No. I'm contemplating it for an assignment in a class I'm teaching.

[godmar]

If you code:

signals::unblock_signals();
match rl.read_line() {
 ...

then a signal (SIGCHLD) could arrive right in the middle of rl.read_line(), which is not safe.

[godmar]

FWIW, I'm using rustyline not linefeed. The place where I am unblocking SIGCHLD is around this function.

[mitnk]

a signal (SIGCHLD) could arrive right in the middle of rl.read_line(), which is not safe

@godmar correct sir. It's a tradeoff of not forking and patching lib linefeed. It's also not safe to unblock before waitpid for fg pipelines too.

Just for curious, do you ever have a Rust demo code that can produce/simulate an asycn-signal-safe issue?

[godmar]

a signal (SIGCHLD) could arrive right in the middle of rl.read_line(), which is not safe

@godmar correct sir. It's a tradeoff of not forking and patching lib linefeed. It's also not safe to unblock before waitpid for fg pipelines too.

unblocking before libc::waitpid is fine because waitpid is async-signal-safe. What's not async-signal-safe is running Rust code that potentially allocates or drop.

Just for curious, do you ever have a Rust demo code that can produce/simulate an asycn-signal-safe issue?

Here's one in C: https://www.cs.cmu.edu/afs/cs/academic/class/15213-f16/www/code/15-ecf-signals/signaldeadlock.c It'll work similarly in Rust.

[mitnk]

Merging PR now :)

1. Let's track in another issue if linefeed::read_line() is a concern with signal handlers.
2. Will handle issue of STOP/CONT status of job control in another PR.

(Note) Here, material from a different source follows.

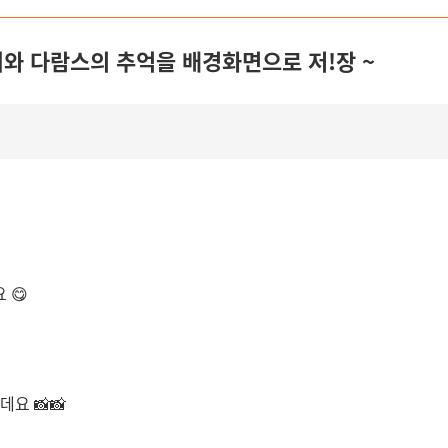
와 다람스의 추억을 배경화면으로 저!장 ~
 😋
요 📸📸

BTW, when using waitpid(-1) for fg jobs (see last commit), the main thread has to do some sleep between waitpid()s. Not sure if this would affect commands like time <any-commands> etc. Any ideas here?

[mitnk]

Ohh, with sleep(1ms) with waitpid(-1), now it's consuming too much CPU (~2%) with long-run commands (e.g. sleep 9999). Changing to 5ms take ~0.8% CPU and 10ms to ~0.4%. Also causing "Idle Wake Ups" (seen in Mac's Activity Monitor). (the sleep won't affect result of time foobar tho).

Seems I need to change back to sync waitpid(pid) for fg jobs.

[mitnk]

Oh man, I should not use WNOHANG here.. problem solved.